Over the weekend, I started to notice a bunch of artists moving to Cara, a social network for artists founded by Jingna Zhang, herself an accomplished photographer.
The fediverse is a decentralized cooperative of social networks that can interact with each other: a user on one network can follow, reply, like, and re-share content from a user on another network. The whole thing depends on an open standard called ActivityPub, shared community norms, and a cooperative culture.

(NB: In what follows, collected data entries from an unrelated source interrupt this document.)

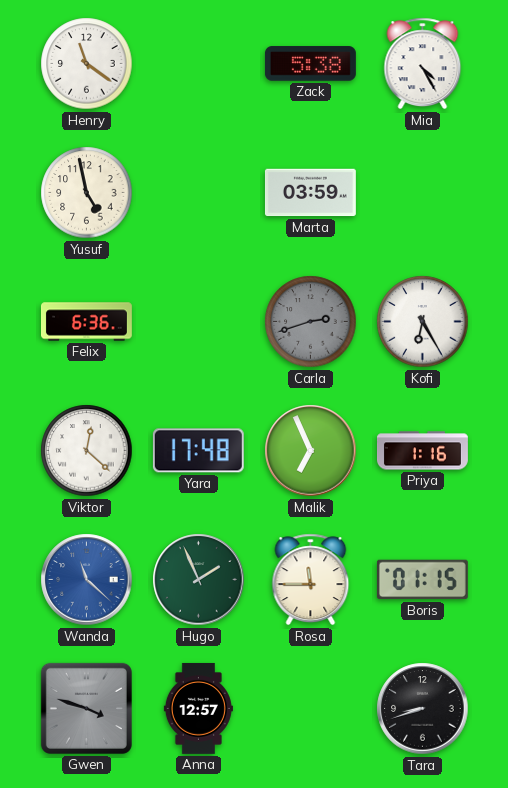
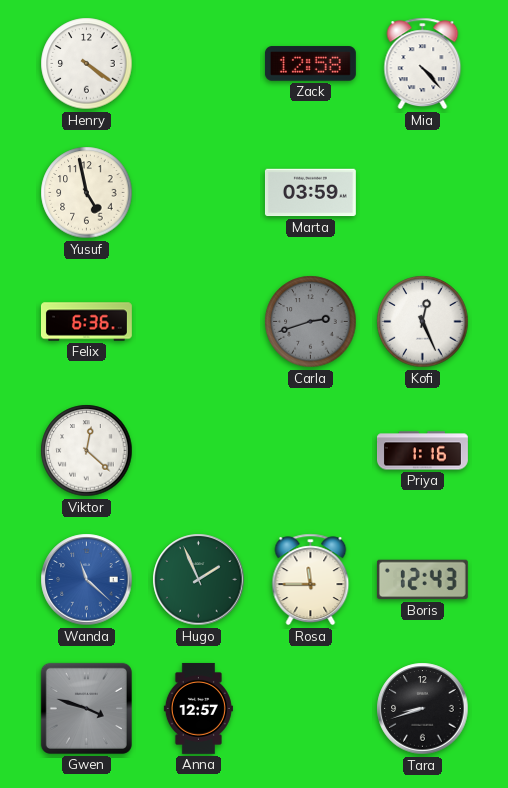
Henry: 11:21 -> 4:21
Zack: 5:38 -> 12:58
Mia: 4:25 -> 4:23
Kofi: 6:25 -> 12:26
Yara: 17:48 -> none
Malik: 6:56 -> none
Boris: 01:15 -> 12:43
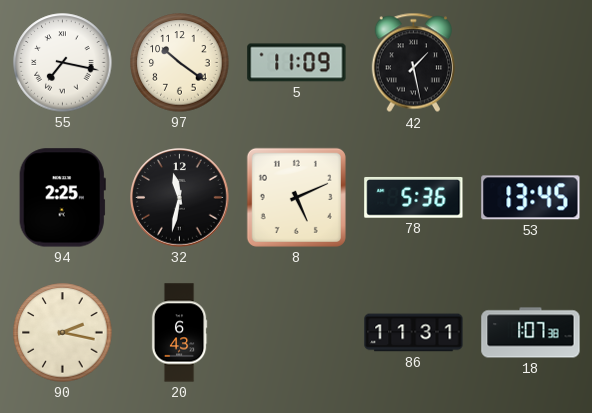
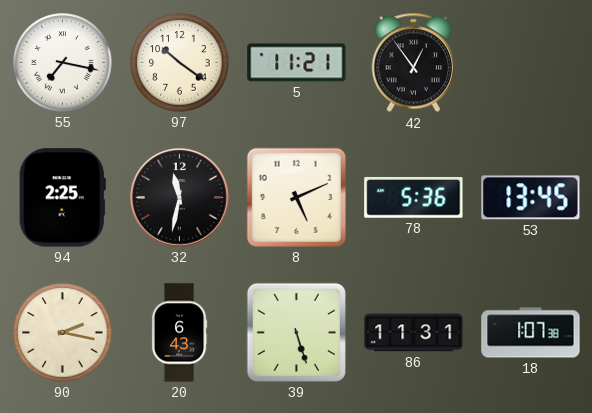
5: 11:09 -> 11:21
42: 1:28 -> 12:54
39: none -> 5:27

Of course, my first reaction was that Cara should be compatible with the fediverse so that its content could be more easily discoverable by users on social networks like Threads, Flipboard, and Mastodon. Cara is explicitly set up to be a network for human artists, with no AI-generated content, which will be increasingly valuable as the web becomes flooded with machine-made art. The fediverse would allow them to publish on sites like Cara that are set up to support their needs, while finding a broad audience across the entire web.
From its About page:
With the widespread use of generative AI, we decided to build a place that filters out generative AI images so that people who want to find authentic creatives and artwork can do so easily.
[…] We do not agree with generative AI tools in their current unethical form, and we won’t host AI-generated portfolios unless the rampant ethical and data privacy issues around datasets are resolved via regulation.
I’d love to follow artists on Cara from my Mastodon or Threads accounts. But how does Cara’s AI stance square with the fediverse? How might artists on Cara find a broad audience for their work across the web without risking that art being used as training data without permission?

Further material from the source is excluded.